SRE / DevOps / Kubernetes Weekly Collection#93(Week 45, 2021)
- In this blog post series, I collect the following 3 Weekly Mailing List I subscribe to, leave some comments as an aide-memoire and useful links.
- Actually, I have already published the same content in my Japanese blog and am catching-up in English in this series.
- I hope it contributes to the people browsing this kind of information as a reference.
DEVOPS WEEKLY ISSUE #567 November 7th, 2021
SRE Weekly Issue #295 November 7th, 2021
KubeWeekly #283 November 12th, 2021
DEVOPS WEEKLY ISSUE #567 November 7th, 2021
News
- The title is “In our systems we trust”.
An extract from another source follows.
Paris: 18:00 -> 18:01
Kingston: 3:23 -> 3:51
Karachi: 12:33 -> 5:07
- It explains how they can maintain user and stakeholder trust in their systems and products in an environment where failure is part of the journey, what about trust between them internally as team members, feeling confident in the quality of each other’s work through a story with the following points.
○ Health of code
○ Health of relation
○ Let’s talk about trust.
○ A word of advice
○ Final thoughts
- The title is “Infrastructure Observability for Changing the Spend Curve”.
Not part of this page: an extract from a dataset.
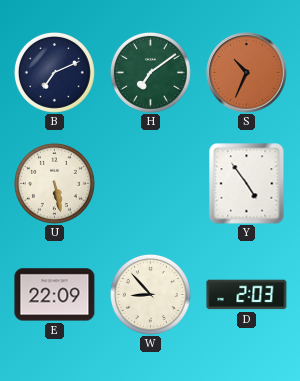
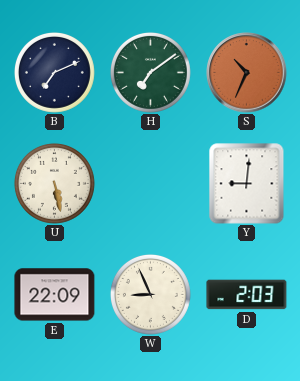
Y: 4:54 -> 9:01
W: 8:53 -> 8:56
- It is a deep dive on how they crafted an order of magnitude change in they spend (10x reduction compared to baseline growth) over the last two years with iterative understanding and changes in Slack’s Continuous Integration (CI) infrastructure.
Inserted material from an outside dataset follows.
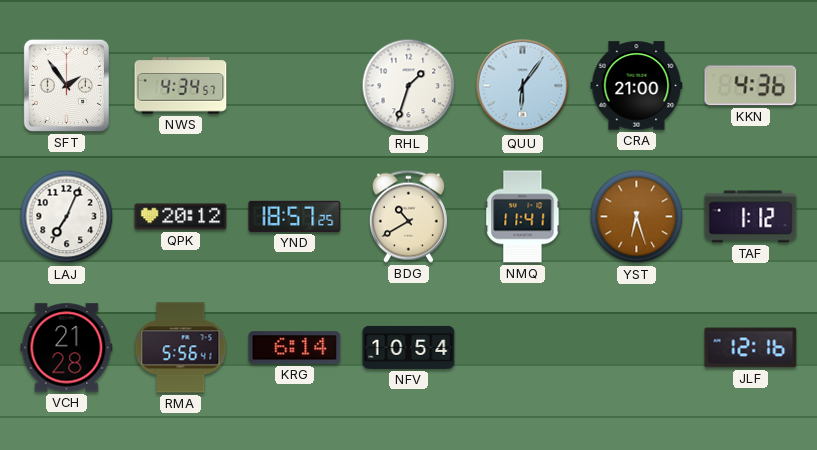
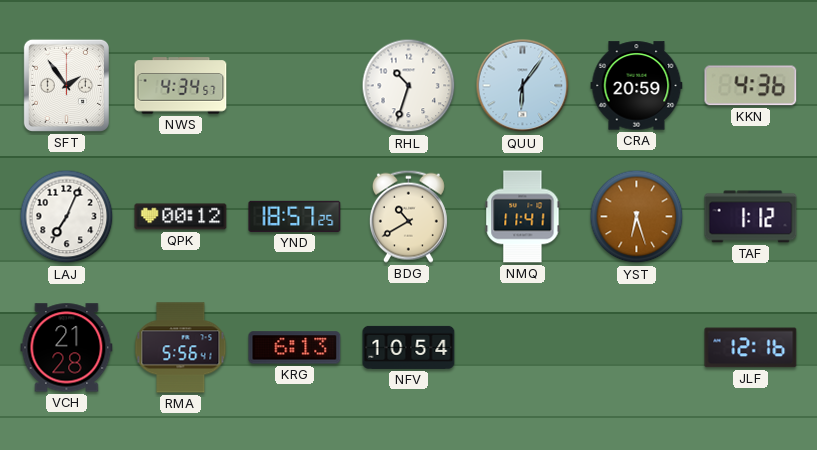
RHL: 1:33 -> 10:33
CRA: 21:00 -> 20:59
QPK: 20:12 -> 00:12
KRG: 6:14 -> 6:13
- The following three ideas described in Takeaways and Hacklang were interesting.
- Adaptive capacity to decrease the cost of each test by changing the infrastructure runtime.
- Circuit breakers to decrease the number of tests by changing the infrastructure workflow.
- Pipeline changes to decrease the number of tests by changing our user workflows.
- An introductory article of “Luau”, a fast, small, secure, and gradually typed embeddable scripting language derived from Lua. It has been used by Roblox game developers to write game code, and used by the company engineers to implement most of the user’s application code and part of the editor (Roblox Studio) as plugins and open-sourced.
- Click here for the GitHub page.
- The title is “Developing Databricks’ Runbot CI Solution”.
- It explores the motivations behind developing their own CI solution “Runbot”, the core design decisions that went into it, and how they used it to greatly improve the experience of all the developers within the Databricks engineering organization.
- A playlist “KubeCon 2021 o11y Talks” that collects sessions on Observability of KubeCon + CloudNativeCon NA 2021.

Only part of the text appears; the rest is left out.